JERUSALEM: Sara Netanyahu, l'épouse du Premier ministre israélien, a laissé entendre qu'un chef de l'opposition avait eu connaissance du projet d'attaque du 7 octobre 2023, à quelques semaines des élections législatives qui s'annoncent particulièrement serrées.

Lors d'une interview diffusée lundi soir sur la chaîne 14 proche du gouvernement, Mme Netanyahu s'en est prise à Yair Golan, un général de l'armée qui dirige le parti "les Démocrates", formation de gauche opposée à la coalition dirigée par son mari.

M. Golan était "déjà habillé et prêt" à l'aube du 7 octobre 2023, "alors que d'autres ne savaient rien, y compris le Premier ministre", a-t-elle déclaré.

Ces propos ont suscité une levée de boucliers dans l'opposition. Le parti de M. Golan a vivement condamné sur son compte X des propos "vils et mensongers".

"La diffusion de théories du complot contre le général Yaïr Golan et la diffamation de son héroïsme le 7 octobre franchissent une ligne rouge qui frise la folie", a ajouté le mouvement.
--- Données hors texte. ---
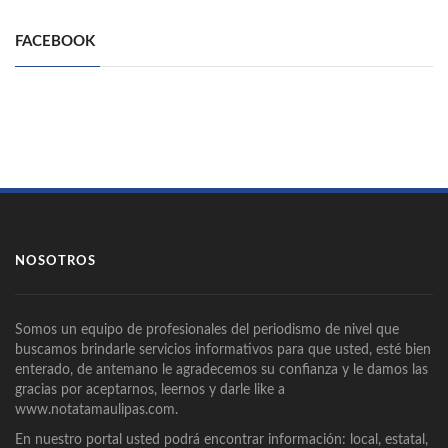
FACEBOOK
NOSOTROS
Somos un equipo de profesionales del periodismo de nivel que
buscamos brindarle servicios informativos para que usted, esté bien
enterado, de antemano le agradecemos su confianza y le damos las
gracias por aceptarnos, leernos y darle like a
www.notatamaulipas.com.
En nuestro portal usted podrá encontrar información: local, estatal,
Gadi Eizenkot, dirigeant du parti Yashar et principal opposant au Premier ministre, a également fustigé sur X "la théorie folle et mensongère du complot de trahison" propagée selon lui par l'entourage de M. Netanyahu pour "attiser la haine et perpétuer" son pouvoir.

Ces accusations font écho à des thèses complotistes récurrentes au sein d'une partie de la classe politique.

Selon un sondage réalisé pour la chaîne 13 en août, 40% des Israéliens et 63% des électeurs de la coalition actuelle estiment qu'une trahison interne a conduit au massacre du 7 octobre 2023.

L'attaque sans précédent du groupe armé palestinien Hamas contre Israël a fait 1.221 morts, en majorité des civils, selon un décompte de l'AFP. Le Hamas avait également enlevé 251 personnes, emmenées à Gaza.

L'offensive lancée en représailles par Israël dans la bande de Gaza a fait plus de 73.000 morts, selon le ministère de la Santé du territoire palestinien, placé sous l'autorité du Hamas et dont les chiffres sont jugés fiables par l'ONU.

Un cessez-le-feu précaire est en vigueur depuis octobre 2025.